* **Work order**
Below are records to print word for word; include none of their pictures.

=== Section Start ===

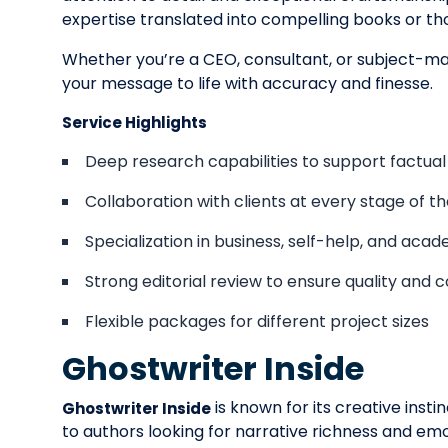
expertise translated into compelling books or th
Whether you’re a CEO, consultant, or subject-mat
your message to life with accuracy and finesse.
Service Highlights
Deep research capabilities to support factual
Collaboration with clients at every stage of t
Specialization in business, self-help, and aca
Strong editorial review to ensure quality and 
Flexible packages for different project sizes
Ghostwriter Inside
is known for its creative insti
Ghostwriter Inside
to authors looking for narrative richness and em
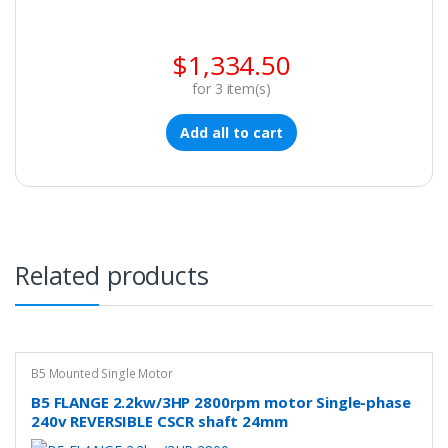
$
1,334.50
for
3
item(s)
Add all to cart
Related products
B5 Mounted Single Motor
B5 FLANGE 2.2kw/3HP 2800rpm motor Single-phase
240v REVERSIBLE CSCR shaft 24mm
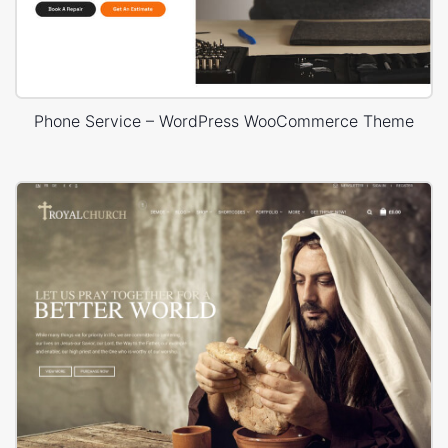
Phone Service – WordPress WooCommerce Theme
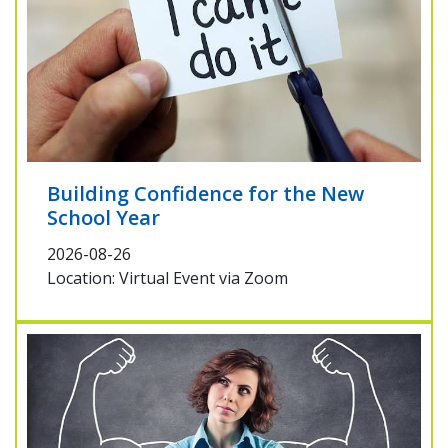
Building Confidence for the New
School Year
2026-08-26
Location: Virtual Event via Zoom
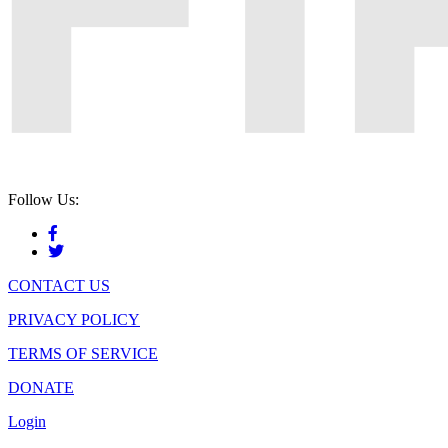
Follow Us:
CONTACT US
PRIVACY POLICY
TERMS OF SERVICE
DONATE
Login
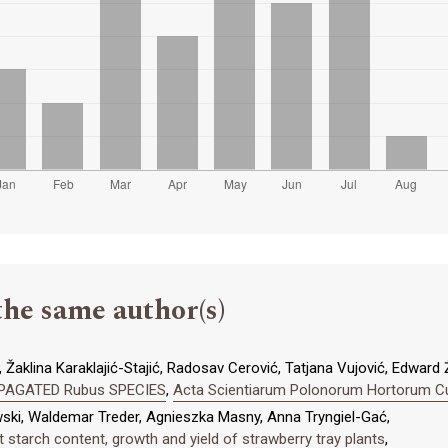
the same author(s)
 Žaklina Karaklajić-Stajić, Radosav Cerović, Tatjana Vujović, Edward 
PAGATED Rubus SPECIES
,
Acta Scientiarum Polonorum Hortorum Cult
ski, Waldemar Treder, Agnieszka Masny, Anna Tryngiel-Gać,
t starch content, growth and yield of strawberry tray plants
,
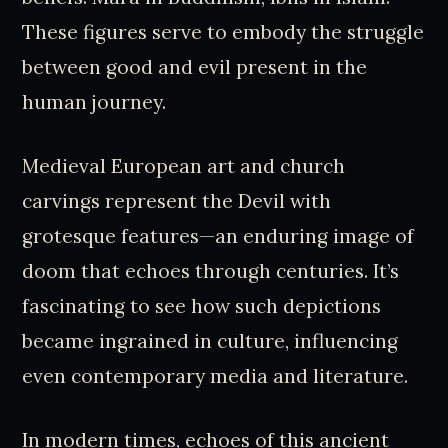
These figures serve to embody the struggle
between good and evil present in the
human journey.
Medieval European art and church
carvings represent the Devil with
grotesque features—an enduring image of
doom that echoes through centuries. It’s
fascinating to see how such depictions
became ingrained in culture, influencing
even contemporary media and literature.
In modern times, echoes of this ancient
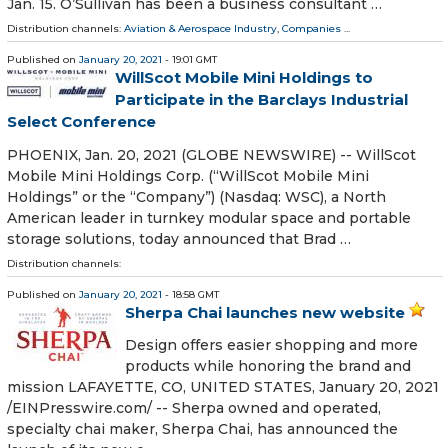
Jan. 15. O’Sullivan has been a business consultant …
Distribution channels:
Aviation & Aerospace Industry
,
Companies
...
Published on
January 20, 2021
- 19:01 GMT
WillScot Mobile Mini Holdings to
Participate in the Barclays Industrial
Select Conference
PHOENIX, Jan. 20, 2021 (GLOBE NEWSWIRE) -- WillScot
Mobile Mini Holdings Corp. (“WillScot Mobile Mini
Holdings” or the “Company”) (Nasdaq: WSC), a North
American leader in turnkey modular space and portable
storage solutions, today announced that Brad …
Distribution channels:
Published on
January 20, 2021
- 18:58 GMT
Sherpa Chai launches new website
Design offers easier shopping and more
products while honoring the brand and
mission LAFAYETTE, CO, UNITED STATES, January 20, 2021
/⁨EINPresswire.com⁩/ -- Sherpa owned and operated,
specialty chai maker, Sherpa Chai, has announced the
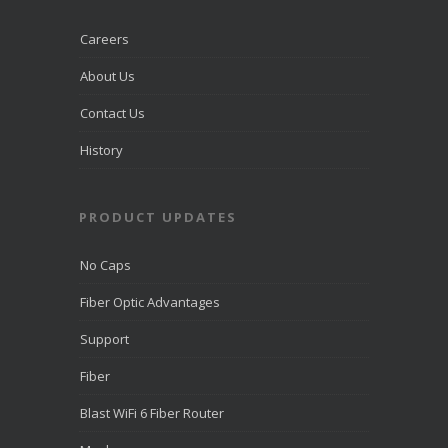
recognized
by
LiveHelpNow
Careers
for award-
winning
About Us
customer
service and
Contact Us
ranked
among more
than 10,000
History
companies.
PRODUCT UPDATES
View on
Facebook
·
Share
No Caps
Fiber Optic Advantages
Support
Fiber
Blast WiFi 6 Fiber Router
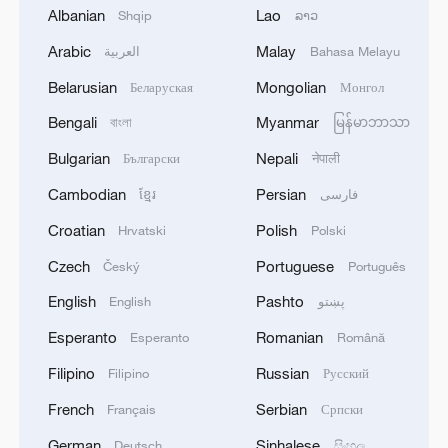
Albanian
Lao
Shqip
ລາວ
Arabic
Malay
العربية
Bahasa Melayu
Belarusian
Mongolian
Беларуская
Монгол
1
Japan's new intelligence body: A step toward a
Bengali
Myanmar
বাংলা
မြန်မာဘာသာ
'security state'
Bulgarian
Nepali
Български
नेपाली
2
DANA GAS SAYS KURDISTAN REGIONAL
Cambodian
Persian
ខ្មែរ
فارسی
GOVERNMENT KNEW ABOUT THE GAS
Croatian
Polish
SALES AGREEMENT WITH IRAQ'S
Hrvatski
Polski
ELECTRICITY MINISTRY SINCE JANUARY
Czech
Portuguese
Český
Português
2026 - STATEMENT.
3
DANA GAS AND CRESCENT PETROLEUM SAY
English
Pashto
English
پښتو
THEY ARE 'SUSPRISED' BY STATEMENT BY
IRAQ'S KURDISTAN REGIONAL
Esperanto
Romanian
Esperanto
Română
GOVERNMENT ON KHOR MOR FIELD -
STATEMENT
Filipino
Russian
Filipino
Русский
4
Japanese govt: 'The Cabinet has approved a
government ordinance designating the disaster
French
Serbian
Français
Српски
caused by the 2026 Kumamoto Earthquake as a
German
Sinhalese
specific major disaster.'
Deutsch
සිංහල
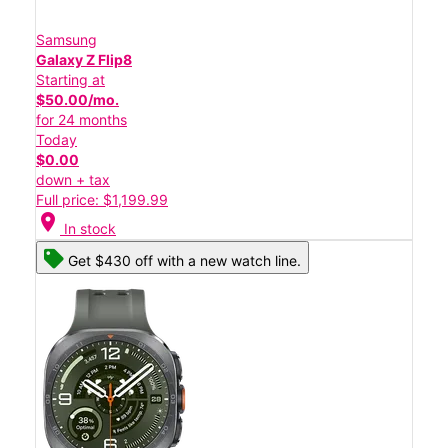
Samsung
Galaxy Z Flip8
Starting at
$50.00/mo.
for 24 months
Today
$0.00
down + tax
Full price: $1,199.99
location_on
In stock
Get $430 off with a new watch line.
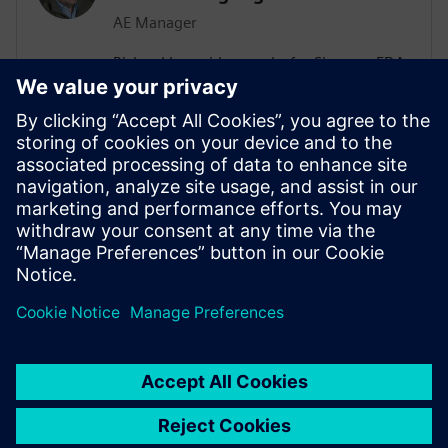
AE Manager
Richard Langridge works for Siemens EDA
as an Application Engineering Manager.
Richard has more than 30 years of
experience in EDA and design, ranging
from RTL Synthesis and Low-Power to
High-Level Synthesis (HLS) and Formal
Methods. Richard manages Low-Power
engagements in a variety of
Semiconductor customers.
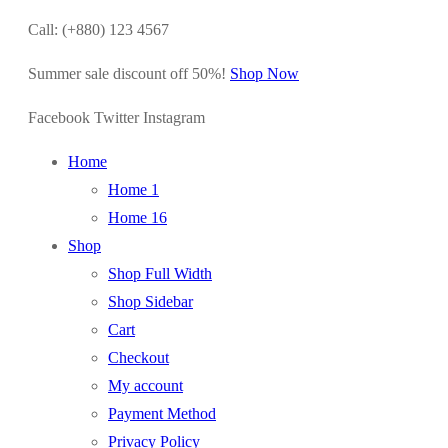
Call: (+880) 123 4567
Summer sale discount off 50%!
Shop Now
Facebook
Twitter
Instagram
Home
Home 1
Home 16
Shop
Shop Full Width
Shop Sidebar
Cart
Checkout
My account
Payment Method
Privacy Policy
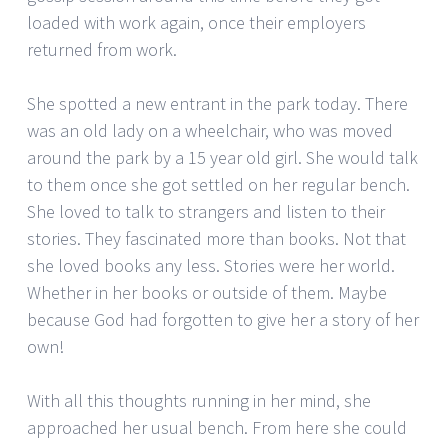
loaded with work again, once their employers
returned from work.
She spotted a new entrant in the park today. There
was an old lady on a wheelchair, who was moved
around the park by a 15 year old girl. She would talk
to them once she got settled on her regular bench.
She loved to talk to strangers and listen to their
stories. They fascinated more than books. Not that
she loved books any less. Stories were her world.
Whether in her books or outside of them. Maybe
because God had forgotten to give her a story of her
own!
With all this thoughts running in her mind, she
approached her usual bench. From here she could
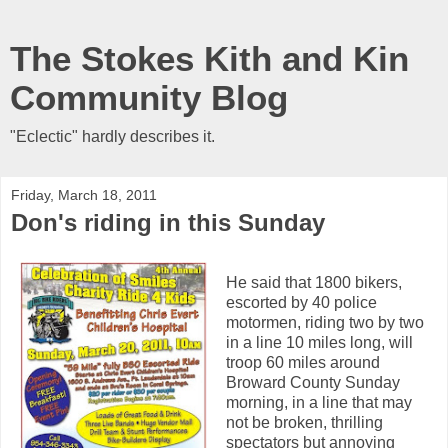
The Stokes Kith and Kin
Community Blog
"Eclectic" hardly describes it.
Friday, March 18, 2011
Don's riding in this Sunday
He said that 1800 bikers,
escorted by 40 police
motormen, riding two by two
in a line 10 miles long, will
troop 60 miles around
Broward County Sunday
morning, in a line that may
not be broken, thrilling
spectators but annoying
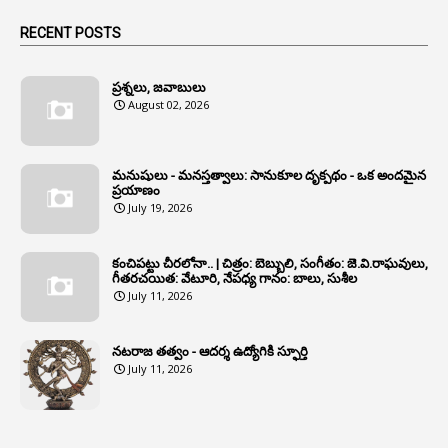
1
Animals
RECENT POSTS
1
Annamayya
1
Annual Account Slips
ప్రశ్నలు, జవాబులు
August 02, 2026
1
Annual Grade
1
Annual Grade Increments
మనుషులు - మనస్తత్వాలు: సానుకూల దృక్పథం - ఒక అందమైన
6
Annual Property Returns
ప్రయాణం
July 19, 2026
1
Annual Verification
1
Annulled
కంచిపట్టు చీరలోనా.. | చిత్రం: బెబ్బులి, సంగీతం: జె.వి.రాఘవులు,
గీతరచయిత: వేటూరి, నేపధ్య గానం: బాలు, సుశీల
1
Anomalies
July 11, 2026
1
Anomaly
నటరాజ తత్వం - ఆదర్శ ఉద్యోగికి స్ఫూర్తి
1
Anonymous
July 11, 2026
2
Antecedents
1
Anticipatory Bail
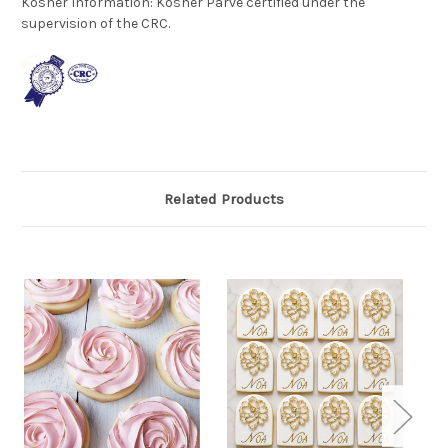
Kosher Information:
Kosher Parve certified under the
supervision of the CRC.
Related Products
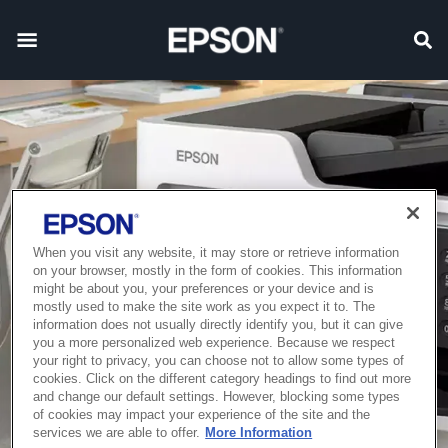
When you visit any website, it may store or retrieve information
on your browser, mostly in the form of cookies. This information
might be about you, your preferences or your device and is
mostly used to make the site work as you expect it to. The
information does not usually directly identify you, but it can give
you a more personalized web experience. Because we respect
your right to privacy, you can choose not to allow some types of
cookies. Click on the different category headings to find out more
and change our default settings. However, blocking some types
of cookies may impact your experience of the site and the
services we are able to offer.
More Information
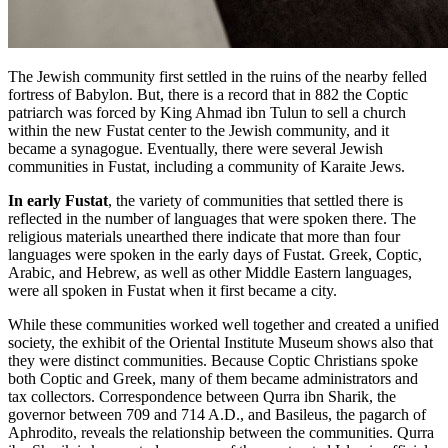
The Jewish community first settled in the ruins of the nearby felled
fortress of Babylon. But, there is a record that in 882 the Coptic
patriarch was forced by King Ahmad ibn Tulun to sell a church
within the new Fustat center to the Jewish community, and it
became a synagogue. Eventually, there were several Jewish
communities in Fustat, including a community of Karaite Jews.
In early Fustat
, the variety of communities that settled there is
reflected in the number of languages that were spoken there. The
religious materials unearthed there indicate that more than four
languages were spoken in the early days of Fustat. Greek, Coptic,
Arabic, and Hebrew, as well as other Middle Eastern languages,
were all spoken in Fustat when it first became a city.
While these communities worked well together and created a unified
society, the exhibit of the Oriental Institute Museum shows also that
they were distinct communities. Because Coptic Christians spoke
both Coptic and Greek, many of them became administrators and
tax collectors. Correspondence between Qurra ibn Sharik, the
governor between 709 and 714 A.D., and Basileus, the pagarch of
Aphrodito, reveals the relationship between the communities. Qurra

=== Section End ===

* **Exercise response**
expertise translated into compelling books or th
Whether you’re a CEO, consultant, or subject-mat
your message to life with accuracy and finesse.
Service Highlights
Deep research capabilities to support factual
Collaboration with clients at every stage of t
Specialization in business, self-help, and aca
Strong editorial review to ensure quality and 
Flexible packages for different project sizes
Ghostwriter Inside
is known for its creative insti
Ghostwriter Inside
to authors looking for narrative richness and em
$
1,334.50
for
3
item(s)
Add all to cart
Related products
B5 Mounted Single Motor
B5 FLANGE 2.2kw/3HP 2800rpm motor Single-phase
240v REVERSIBLE CSCR shaft 24mm
Phone Service – WordPress WooCommerce Theme
Building Confidence for the New
School Year
2026-08-26
Location: Virtual Event via Zoom
Follow Us:
CONTACT US
PRIVACY POLICY
TERMS OF SERVICE
DONATE
Login
the same author(s)
 Žaklina Karaklajić-Stajić, Radosav Cerović, Tatjana Vujović, Edward 
PAGATED Rubus SPECIES
,
Acta Scientiarum Polonorum Hortorum Cult
ski, Waldemar Treder, Agnieszka Masny, Anna Tryngiel-Gać,
t starch content, growth and yield of strawberry tray plants
,
These figures serve to embody the struggle
between good and evil present in the
human journey.
Medieval European art and church
carvings represent the Devil with
grotesque features—an enduring image of
doom that echoes through centuries. It’s
fascinating to see how such depictions
became ingrained in culture, influencing
even contemporary media and literature.
In modern times, echoes of this ancient
Jan. 15. O’Sullivan has been a business consultant …
Distribution channels:
Aviation & Aerospace Industry
,
Companies
...
Published on
January 20, 2021
- 19:01 GMT
WillScot Mobile Mini Holdings to
Participate in the Barclays Industrial
Select Conference
PHOENIX, Jan. 20, 2021 (GLOBE NEWSWIRE) -- WillScot
Mobile Mini Holdings Corp. (“WillScot Mobile Mini
Holdings” or the “Company”) (Nasdaq: WSC), a North
American leader in turnkey modular space and portable
storage solutions, today announced that Brad …
Distribution channels:
Published on
January 20, 2021
- 18:58 GMT
Sherpa Chai launches new website
Design offers easier shopping and more
products while honoring the brand and
mission LAFAYETTE, CO, UNITED STATES, January 20, 2021
/⁨EINPresswire.com⁩/ -- Sherpa owned and operated,
specialty chai maker, Sherpa Chai, has announced the
recognized
by
LiveHelpNow
Careers
for award-
winning
About Us
customer
service and
Contact Us
ranked
among more
than 10,000
History
companies.
PRODUCT UPDATES
View on
Facebook
·
Share
No Caps
Fiber Optic Advantages
Support
Fiber
Blast WiFi 6 Fiber Router
Albanian
Lao
Shqip
ລາວ
Arabic
Malay
العربية
Bahasa Melayu
Belarusian
Mongolian
Беларуская
Монгол
1
Japan's new intelligence body: A step toward a
Bengali
Myanmar
বাংলা
မြန်မာဘာသာ
'security state'
Bulgarian
Nepali
Български
नेपाली
2
DANA GAS SAYS KURDISTAN REGIONAL
Cambodian
Persian
ខ្មែរ
فارسی
GOVERNMENT KNEW ABOUT THE GAS
Croatian
Polish
SALES AGREEMENT WITH IRAQ'S
Hrvatski
Polski
ELECTRICITY MINISTRY SINCE JANUARY
Czech
Portuguese
Český
Português
2026 - STATEMENT.
3
DANA GAS AND CRESCENT PETROLEUM SAY
English
Pashto
English
پښتو
THEY ARE 'SUSPRISED' BY STATEMENT BY
IRAQ'S KURDISTAN REGIONAL
Esperanto
Romanian
Esperanto
Română
GOVERNMENT ON KHOR MOR FIELD -
STATEMENT
Filipino
Russian
Filipino
Русский
4
Japanese govt: 'The Cabinet has approved a
government ordinance designating the disaster
French
Serbian
Français
Српски
caused by the 2026 Kumamoto Earthquake as a
German
Sinhalese
specific major disaster.'
Deutsch
සිංහල
Samsung
Galaxy Z Flip8
Starting at
$50.00/mo.
for 24 months
Today
$0.00
down + tax
Full price: $1,199.99
location_on
In stock
Get $430 off with a new watch line.
AE Manager
Richard Langridge works for Siemens EDA
as an Application Engineering Manager.
Richard has more than 30 years of
experience in EDA and design, ranging
from RTL Synthesis and Low-Power to
High-Level Synthesis (HLS) and Formal
Methods. Richard manages Low-Power
engagements in a variety of
Semiconductor customers.
Call: (+880) 123 4567
Summer sale discount off 50%!
Shop Now
Facebook
Twitter
Instagram
Home
Home 1
Home 16
Shop
Shop Full Width
Shop Sidebar
Cart
Checkout
My account
Payment Method
Privacy Policy
loaded with work again, once their employers
returned from work.
She spotted a new entrant in the park today. There
was an old lady on a wheelchair, who was moved
around the park by a 15 year old girl. She would talk
to them once she got settled on her regular bench.
She loved to talk to strangers and listen to their
stories. They fascinated more than books. Not that
she loved books any less. Stories were her world.
Whether in her books or outside of them. Maybe
because God had forgotten to give her a story of her
own!
With all this thoughts running in her mind, she
approached her usual bench. From here she could
The Stokes Kith and Kin
Community Blog
"Eclectic" hardly describes it.
Friday, March 18, 2011
Don's riding in this Sunday
He said that 1800 bikers,
escorted by 40 police
motormen, riding two by two
in a line 10 miles long, will
troop 60 miles around
Broward County Sunday
morning, in a line that may
not be broken, thrilling
spectators but annoying
1
Animals
RECENT POSTS
1
Annamayya
1
Annual Account Slips
ప్రశ్నలు, జవాబులు
August 02, 2026
1
Annual Grade
1
Annual Grade Increments
మనుషులు - మనస్తత్వాలు: సానుకూల దృక్పథం - ఒక అందమైన
6
Annual Property Returns
ప్రయాణం
July 19, 2026
1
Annual Verification
1
Annulled
కంచిపట్టు చీరలోనా.. | చిత్రం: బెబ్బులి, సంగీతం: జె.వి.రాఘవులు,
గీతరచయిత: వేటూరి, నేపధ్య గానం: బాలు, సుశీల
1
Anomalies
July 11, 2026
1
Anomaly
నటరాజ తత్వం - ఆదర్శ ఉద్యోగికి స్ఫూర్తి
1
Anonymous
July 11, 2026
2
Antecedents
1
Anticipatory Bail
Kosher Information:
Kosher Parve certified under the
supervision of the CRC.
Related Products
When you visit any website, it may store or retrieve information
on your browser, mostly in the form of cookies. This information
might be about you, your preferences or your device and is
mostly used to make the site work as you expect it to. The
information does not usually directly identify you, but it can give
you a more personalized web experience. Because we respect
your right to privacy, you can choose not to allow some types of
cookies. Click on the different category headings to find out more
and change our default settings. However, blocking some types
of cookies may impact your experience of the site and the
services we are able to offer.
More Information
The Jewish community first settled in the ruins of the nearby felled
fortress of Babylon. But, there is a record that in 882 the Coptic
patriarch was forced by King Ahmad ibn Tulun to sell a church
within the new Fustat center to the Jewish community, and it
became a synagogue. Eventually, there were several Jewish
communities in Fustat, including a community of Karaite Jews.
In early Fustat
, the variety of communities that settled there is
reflected in the number of languages that were spoken there. The
religious materials unearthed there indicate that more than four
languages were spoken in the early days of Fustat. Greek, Coptic,
Arabic, and Hebrew, as well as other Middle Eastern languages,
were all spoken in Fustat when it first became a city.
While these communities worked well together and created a unified
society, the exhibit of the Oriental Institute Museum shows also that
they were distinct communities. Because Coptic Christians spoke
both Coptic and Greek, many of them became administrators and
tax collectors. Correspondence between Qurra ibn Sharik, the
governor between 709 and 714 A.D., and Basileus, the pagarch of
Aphrodito, reveals the relationship between the communities. Qurra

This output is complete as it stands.